Extracted material:

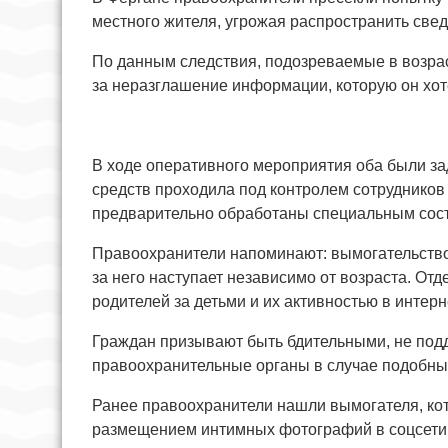
местного жителя, угрожая распространить свед
По данным следствия, подозреваемые в возрас
за неразглашение информации, которую он хот
В ходе оперативного мероприятия оба были з
средств проходила под контролем сотрудников
предварительно обработаны специальным сос
Правоохранители напоминают: вымогательство
за него наступает независимо от возраста. От
родителей за детьми и их активностью в интерн
Граждан призывают быть бдительными, не под
правоохранительные органы в случае подобны
Ранее правоохранители нашли вымогателя, ко
размещением интимных фотографий в соцсети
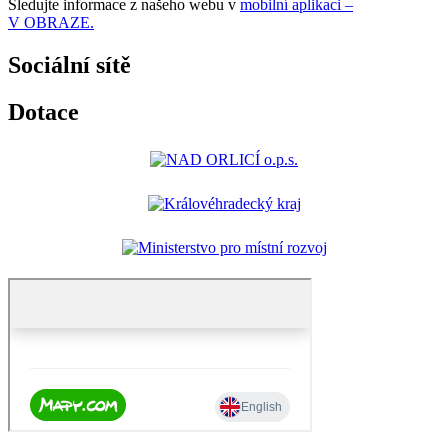
Sledujte informace z našeho webu v
mobilní aplikaci –
V OBRAZE.
Sociální sítě
Dotace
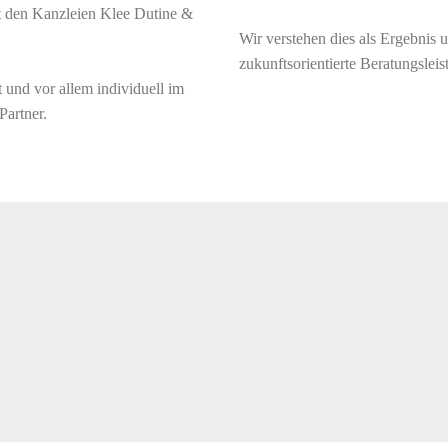
t den Kanzleien Klee Dutine &
Wir verstehen dies als Ergebnis 
zukunftsorientierte Beratungsleis
t und vor allem individuell im
Partner.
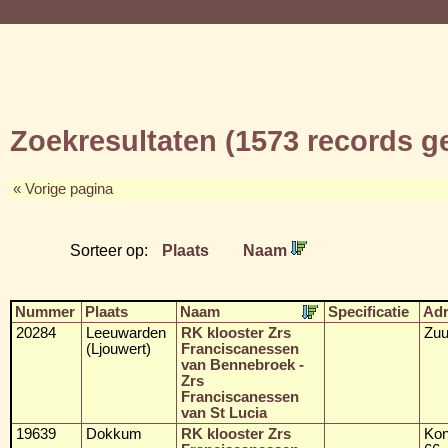
Zoekresultaten (1573 records 
« Vorige pagina
Sorteer op:
Plaats
Naam
Nummer
Plaats
Naam
Specificatie
Ad
20284
Leeuwarden
RK klooster Zrs
Zuu
(Ljouwert)
Franciscanessen
van Bennebroek -
Zrs
Franciscanessen
van St Lucia
19639
Dokkum
RK klooster Zrs
Kon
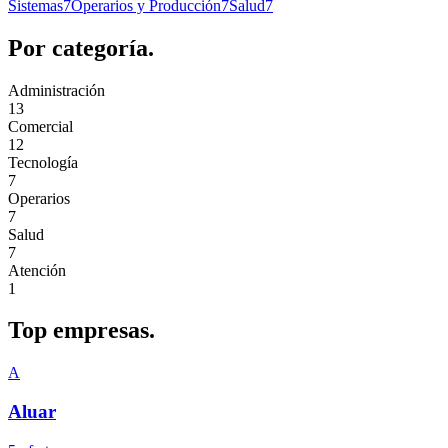
Sistemas
7
Operarios y Producción
7
Salud
7
Por
categoría.
Administración
13
Comercial
12
Tecnología
7
Operarios
7
Salud
7
Atención
1
Top
empresas.
A
Aluar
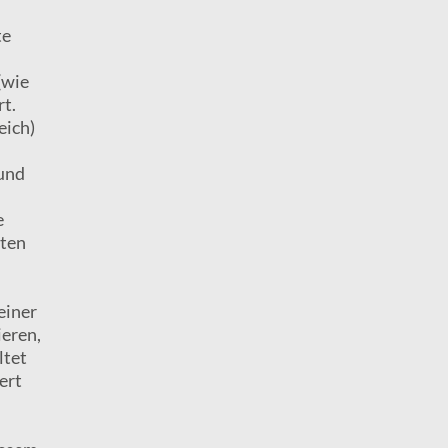
te
(wie
rt.
eich)
 und
e
lten
n
einer
ieren,
ltet
ert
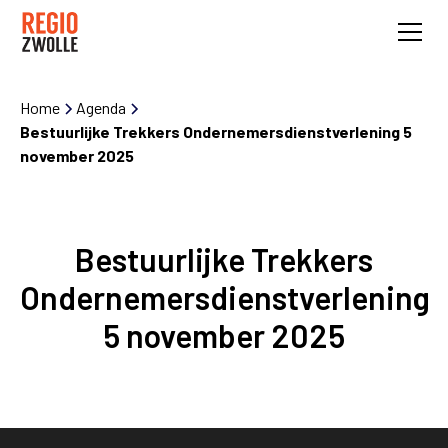
Home
Agenda
Bestuurlijke Trekkers Ondernemersdienstverlening 5
november 2025
Bestuurlijke Trekkers
Ondernemersdienstverlening
5 november 2025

About this exercise: All lines from the start of the entries above through the line containing "Граждан призывают быть бдительными, не под" must be transcribed exactly, both ends included, and no picture may be copied.

Result for this task:
местного жителя, угрожая распространить свед
По данным следствия, подозреваемые в возрас
за неразглашение информации, которую он хот
В ходе оперативного мероприятия оба были з
средств проходила под контролем сотрудников
предварительно обработаны специальным сос
Правоохранители напоминают: вымогательство
за него наступает независимо от возраста. От
родителей за детьми и их активностью в интерн
Граждан призывают быть бдительными, не под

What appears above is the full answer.